All of lore.kernel.org
 help / color / mirror / Atom feed
From: Alexey Kardashevskiy <aik@ozlabs.ru>
To: "Michael S. Tsirkin" <mst@redhat.com>
Cc: "qemu-devel@nongnu.org" <qemu-devel@nongnu.org>
Subject: Re: [Qemu-devel] vhost-net issue: does not survive reboot on ppc64
Date: Tue, 24 Dec 2013 14:09:07 +1100	[thread overview]
Message-ID: <52B8FAD3.4010606@ozlabs.ru> (raw)
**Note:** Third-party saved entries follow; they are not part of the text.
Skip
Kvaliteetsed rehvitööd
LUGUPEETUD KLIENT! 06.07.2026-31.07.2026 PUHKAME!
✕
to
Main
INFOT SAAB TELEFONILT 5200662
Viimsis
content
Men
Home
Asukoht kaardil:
In-Reply-To: <20131223162426.GA1491@redhat.com>

On 12/24/2013 03:24 AM, Michael S. Tsirkin wrote:
> On Mon, Dec 23, 2013 at 02:01:13AM +1100, Alexey Kardashevskiy wrote:
>> On 12/23/2013 01:46 AM, Alexey Kardashevskiy wrote:
>>> On 12/22/2013 09:56 PM, Michael S. Tsirkin wrote:
>>>> On Sun, Dec 22, 2013 at 02:01:23AM +1100, Alexey Kardashevskiy wrote:
>>>>> Hi!
>>>>>
>>>>> I am having a problem with virtio-net + vhost on POWER7 machine - it does
>>>>> not survive reboot of the guest.
>>>>>
>>>>> Steps to reproduce:
>>>>> 1. boot the guest
>>>>> 2. configure eth0 and do ping - everything works
>>>>> 3. reboot the guest (i.e. type "reboot")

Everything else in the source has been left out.